Тётя Ксана тяжело вздохнула, поднялась со стула и вышла из комнаты. Через пару минут она вернулась и протянула ему листок бумаги.

– Ось йии адресу в Евпатории. Йидь прямо в санаторий.

– Спасибо, – Белецкий готов был расцеловать её в обе щёки на радостях. – Спасибо вам большое… Дякую!


Таксист поначалу заломил цену в пять тысяч рублей за полторы сотни километров, но затем, всмотревшись в пассажира внимательнее и узнав его, великодушно скостил до двух тысяч. Однако за это Белецкий вынужден был дать ему автограф, а также выслушать пространную, но эмоциональную лекцию о присоединении Крыма к России – таксисту не терпелось поделиться своими соображениями на этот счёт. Александр надел тёмные очки, откинулся головой на спинку сиденья, закрыл глаза и, периодически бормоча «угу» в унисон водительской бубнёжке, слегка задремал.

Во сне он почему-то увидел Кэролайн. Очевидно, где-то в глубине души его продолжало терзать чувство вины перед ней… В тот их последний разговор перед отлётом в Америку она была грустна и очень серьёзна.

– Ну, что ты, Кэрри, – мягко улыбнулся он и шутливо щёлкнул её по кончику носа. – Как будто конец света, честное слово…

Она порывисто отвернулась, борясь со спазмом в горле и задрожавшими вдруг губами.

– Я… не думала, что будет так больно, – выговорила она наконец. – Прости, Саша, я не собираюсь на тебя давить и к чему-то принуждать, просто… хочу, чтобы ты знал. Я люблю тебя. Правда.

Он готов был провалиться сквозь землю, но всё же нашёл в себе силы шутить и дальше.
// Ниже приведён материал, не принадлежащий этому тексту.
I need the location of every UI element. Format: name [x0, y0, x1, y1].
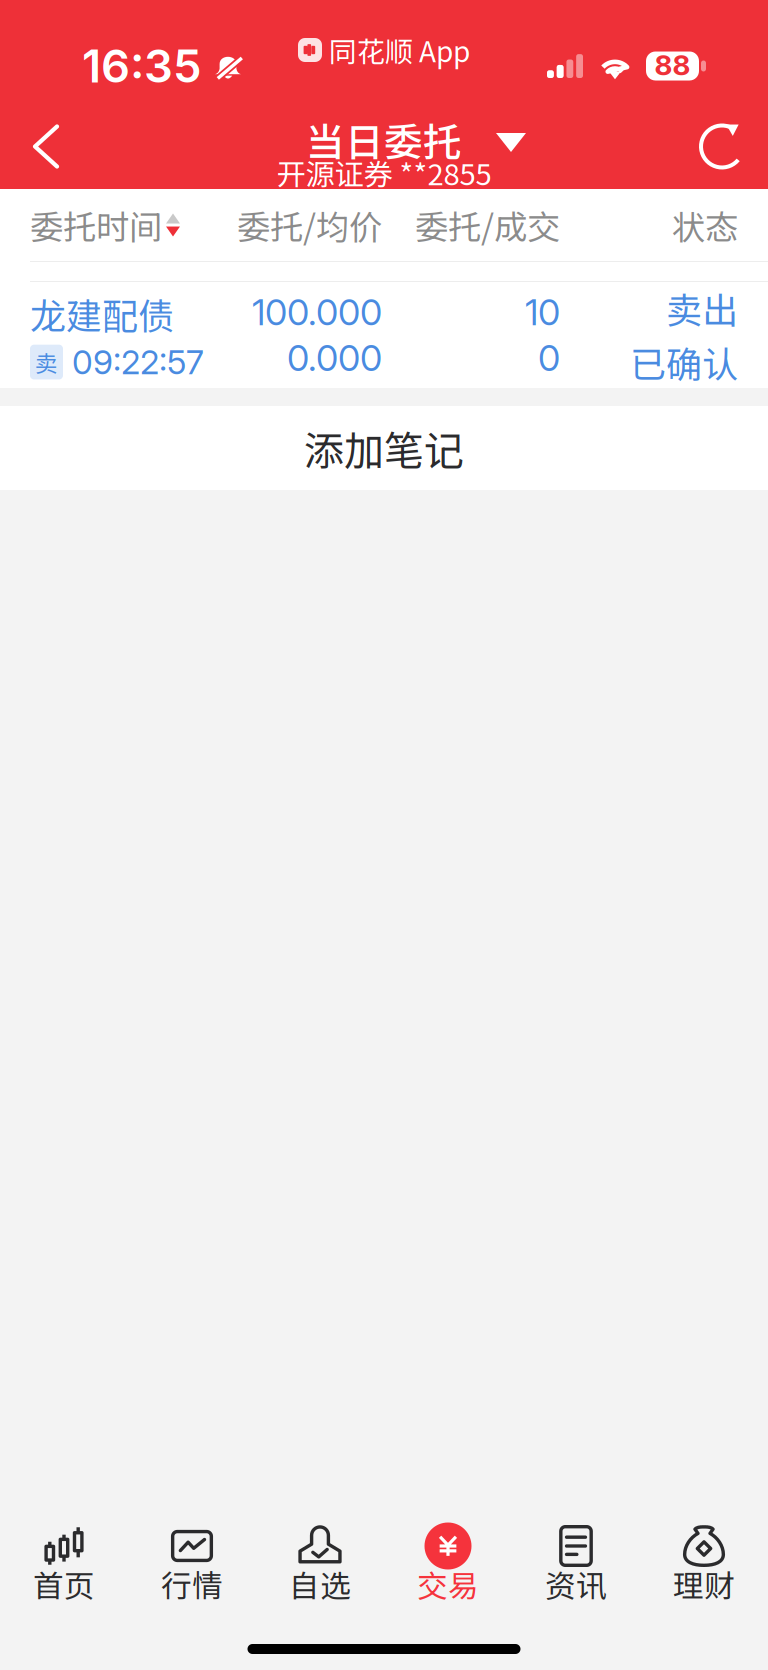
button[interactable]: 自选 [256, 1524, 384, 1600]
button[interactable]: Switch account [479, 110, 543, 174]
staticText: 状态 [672, 201, 738, 249]
staticText: 100.000 [252, 290, 382, 334]
staticText: 理财 [673, 1562, 735, 1606]
staticText: 10 [525, 290, 560, 334]
staticText: 16:35 [82, 39, 202, 94]
button[interactable]: 委托时间 [30, 189, 220, 261]
button[interactable]: 资讯 [512, 1524, 640, 1600]
button[interactable]: 交易 [384, 1524, 512, 1600]
button[interactable]: 添加笔记 [0, 406, 768, 490]
staticText: 行情 [161, 1562, 223, 1606]
staticText: 交易 [417, 1562, 479, 1606]
button[interactable]: 首页 [0, 1524, 128, 1600]
staticText: 资讯 [545, 1562, 607, 1606]
staticText: 卖 [35, 346, 58, 378]
staticText: 首页 [33, 1562, 95, 1606]
button[interactable]: 龙建配债 [0, 282, 768, 388]
staticText: 0 [538, 336, 560, 380]
button[interactable]: 当日委托 [234, 120, 534, 186]
staticText: 当日委托 [306, 112, 462, 168]
staticText: 委托/成交 [415, 201, 560, 249]
staticText: 委托时间 [30, 201, 162, 249]
staticText: 卖出 [666, 282, 738, 334]
staticText: 开源证券 **2855 [276, 151, 492, 194]
staticText: 88 [654, 48, 690, 82]
staticText: 同花顺 App [329, 30, 470, 70]
staticText: 自选 [289, 1562, 351, 1606]
button[interactable]: 理财 [640, 1524, 768, 1600]
staticText: 已确认 [630, 336, 738, 388]
button[interactable]: 行情 [128, 1524, 256, 1600]
staticText: 龙建配债 [30, 288, 174, 340]
button[interactable]: Refresh [676, 104, 768, 189]
staticText: 委托/均价 [237, 201, 382, 249]
staticText: 添加笔记 [304, 419, 464, 477]
staticText: 0.000 [287, 336, 382, 380]
button[interactable]: Back [0, 104, 92, 189]
staticText: 09:22:57 [72, 342, 204, 382]
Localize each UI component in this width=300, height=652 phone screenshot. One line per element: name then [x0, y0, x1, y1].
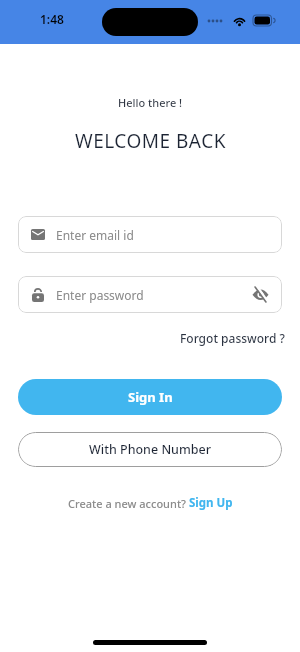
staticText: 1:48 — [40, 11, 64, 27]
staticText: Hello there ! — [118, 95, 183, 110]
staticText: WELCOME BACK — [75, 128, 226, 154]
button[interactable]: Sign In — [18, 379, 282, 415]
button[interactable]: Forgot password ? — [180, 330, 285, 346]
staticText: Enter email id — [56, 227, 134, 243]
button[interactable]: Enter password — [18, 276, 282, 313]
button[interactable]: With Phone Number — [18, 432, 282, 467]
staticText: With Phone Number — [89, 441, 211, 458]
staticText: Create a new account? — [68, 496, 189, 511]
staticText: Sign In — [128, 388, 173, 406]
staticText: Enter password — [56, 287, 144, 303]
button[interactable]: Enter email id — [18, 216, 282, 253]
button[interactable]: Sign Up — [189, 495, 233, 511]
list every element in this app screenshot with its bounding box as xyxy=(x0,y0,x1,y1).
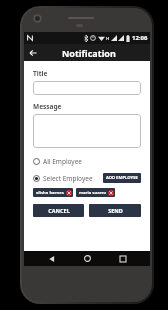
button[interactable]: Home xyxy=(80,251,95,266)
button[interactable]: ADD EMPLOYEE xyxy=(103,173,141,183)
button[interactable]: maria suarez xyxy=(76,188,115,197)
staticText: All Employee xyxy=(43,157,83,166)
staticText: ADD EMPLOYEE xyxy=(106,175,138,181)
button[interactable]: Select Employee xyxy=(33,174,103,183)
staticText: alisha barnes xyxy=(36,190,64,196)
button[interactable] xyxy=(33,81,141,95)
staticText: CANCEL xyxy=(48,207,70,214)
staticText: Message xyxy=(33,102,62,111)
staticText: Notification xyxy=(62,47,116,59)
button[interactable]: All Employee xyxy=(33,157,141,166)
staticText: Select Employee xyxy=(43,174,93,183)
staticText: 12:06 xyxy=(132,34,148,42)
button[interactable]: SEND xyxy=(89,204,141,217)
staticText: maria suarez xyxy=(79,190,106,196)
staticText: Title xyxy=(33,69,48,78)
button[interactable]: Recent apps xyxy=(115,251,130,266)
staticText: H xyxy=(106,36,110,41)
button[interactable]: alisha barnes xyxy=(33,188,73,197)
staticText: SEND xyxy=(108,207,123,214)
button[interactable]: CANCEL xyxy=(33,204,84,217)
button[interactable]: Back xyxy=(44,251,59,266)
button[interactable] xyxy=(33,114,141,148)
button[interactable]: Back xyxy=(24,44,41,61)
– Не могу поверить в то, что ты влюбилась в русского! Мы же все, на твой взгляд, устроены неправильно, не так живём, имеем ложные ценности и неверные приоритеты…

Она торопливо приложила палец к его губам, призывая замолчать.

– О господи, не вспоминай все те глупости, что я тебе когда-то наболтала… Я была дурой. Русские мужчины – самые замечательные на свете. Они добрые, и нежные, и страстные, и романтичные, и не зациклены только на себе, как американцы…

– Когда это ты успела узнать всех русских мужчин? – поддел её он. Кэролайн подняла на него свои карие глаза, которые казались просто огромными из-за непролитых слёз.

– Мне не нужно было узнавать их всех, – отозвалась она еле слышно. – Я ведь сразу выбрала самого лучшего…


Проснулся он, когда уже подъезжали к Евпатории. Таксист, к счастью, к тому времени закончил свой геополитический монолог и сейчас просто с интересом поглядывал на пассажира.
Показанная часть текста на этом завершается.